The ad tagline for Anonymous – “Was Shakespeare a Fraud?” – conveys both the substance and problem with this campy historical dramatization. Rehashing a decades-old conspiracy over the true author of the works attributed to actor and playwright William Shakespeare, director Roland Emmerich foists a distended viewpoint of the so-called Oxfordians, a vocal minority who argue that Edward de Vere, 17th Earl of Oxford, wrote the plays and poems attributed to the Bard of Avon.
While Emmerich, the longtime doyen of bombastic end-of-the-world disaster flicks, might seem inapposite to such literary designs, the premise of “Anonymous” is no less absurd than 2012, Independence Day, or The Day After Tomorrow. Emmerich’s implicit contention is that the factual license and tawdry palace intrigue at the heart of this film is no different than the liberties Shakespeare (or whoever) took with historical events for the sake of such seminal dramas as Henry VIII, Richard III, and Julius Caesar. Emmerich establishes his perspective in Anonymous’ opening scene, when Derek Jacobi steps onto a contemporary stage to deliver a prologue as actors busy themselves behind the curtain to launch the rest of the story. [It’s ironic – and a bit sad – to see Jacobi, who owes much of his acting career to the Bard, smear Shakespeare’s name by claiming he never advanced beyond a grade school education and asking, “What if I told you that Shakespeare never wrote a single word?”]
In truth, historical slavishness should not be art’s critique. The problem, of course, is that while Shakespeare regales us with the St. Crispin’s Day speech from Henry V and Marc Antony’s eulogy in Julius Caesar, Emmerich and screenwriter John Orloff (A Mighty Heart) has Edward de Vere (Rhys Ifans) whining that “I’d go mad if I didn’t write down the voices.”
Because of his royal station and proper society’s taboo against writers, de Vere keeps his predilection secret.
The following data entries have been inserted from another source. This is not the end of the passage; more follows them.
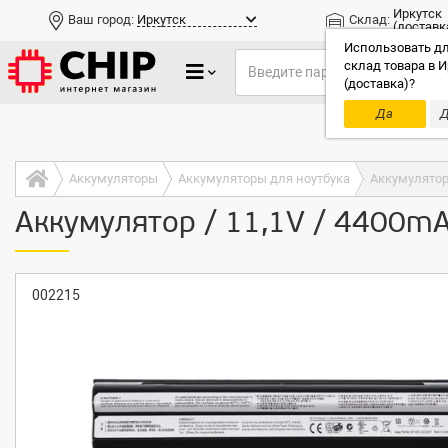
Иркутск
Ваш город:
Иркутск
Склад:
(доставк
Использовать дл
склад товара в И
(доставка)?
Да
Д
Только до
Аккумуляторы
Аккумуляторы для ноутбука
Аккумулятор 
Аккумулятор / 11,1V / 4400mA
002215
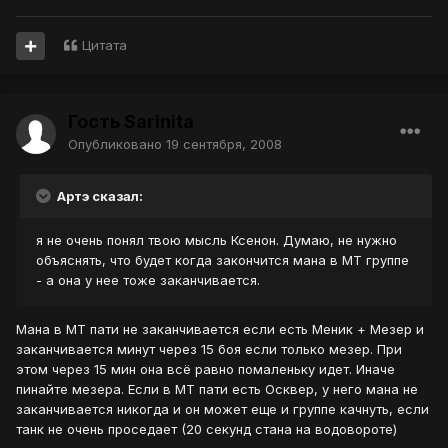
Цитата
Гость Sarinita
Опубликовано
19 сентября, 2008
Артэ сказал:
я не очень понял твою мысль Ксенон. Думаю, не нужно
объяснять, что будет когда закончится мана в МТ группе
- а она у нее тоже заканчивается.
Мана в МТ пати не заканчивается если есть Меник + Мезер и
заканчивается минут через 15 боя если только мезер. При
этом через 15 мин она всё равно помаленьку идет. Иначе
пинайте мезера. Если в МТ пати есть Осквер, у него мана не
заканчивается никогда и он может еще и группе качнуть, если
танк не очень проседает (20 секунд стана на водовороте)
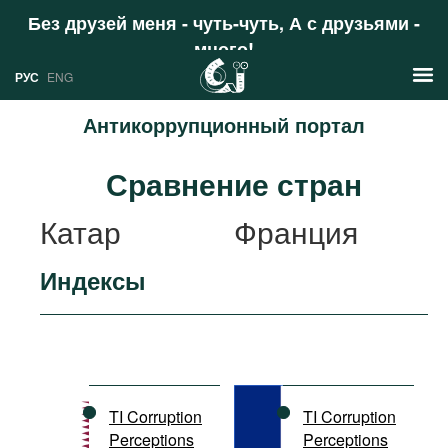
Без друзей меня - чуть-чуть, А с друзьями -
много!
Поддержать
РУС
ENG
Антикоррупционный портал
Новости
Сравнение стран
РУС
Аналитика
Катар
Франция
ENG
Профили
Индексы
Стран
Ресурсы
Международных организаций
Литература
О проекте
Сайты
Документы международных
TI Corruption
TI Corruption
организаций
Perceptions
Perceptions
He also recruits playwright Ben Jonson (Sebastian Armesto) to publish de Vere’s works under Jonson’s name. However, the audience’s exhortation following the debut of Henry V impulsively prompts William Shakespeare (Rafe Spall), a middling actor and cad, to dip his fingers in ink and take a bow. The rest is Emmerich’s version of history.
Emmerich’s branding of Shakespeare as an illiterate commoner not worthy or capable of penning words that could only have been wrought by aristocracy is elitist enough. However, the true transgression of Anonymous is not its shaky verisimilitude but the convoluted vehicle is uses to tell its kitschy tale. Shakespeare’s emergence takes place against the backdrop of a power struggle over the court of Queen Elizabeth I (played in her later years by Vanessa Redgrave). De Vere’s true motivation for revealing his plays to the public is the subtle promotion of Robert Devereux (Sam Reid) as Elizabeth’s would-be successor in lieu of a candidate preferred by the queen’s ministers, William Cecil (David Thewlis) and, after William’s death, his hunchback son Robert (Edward Hogg).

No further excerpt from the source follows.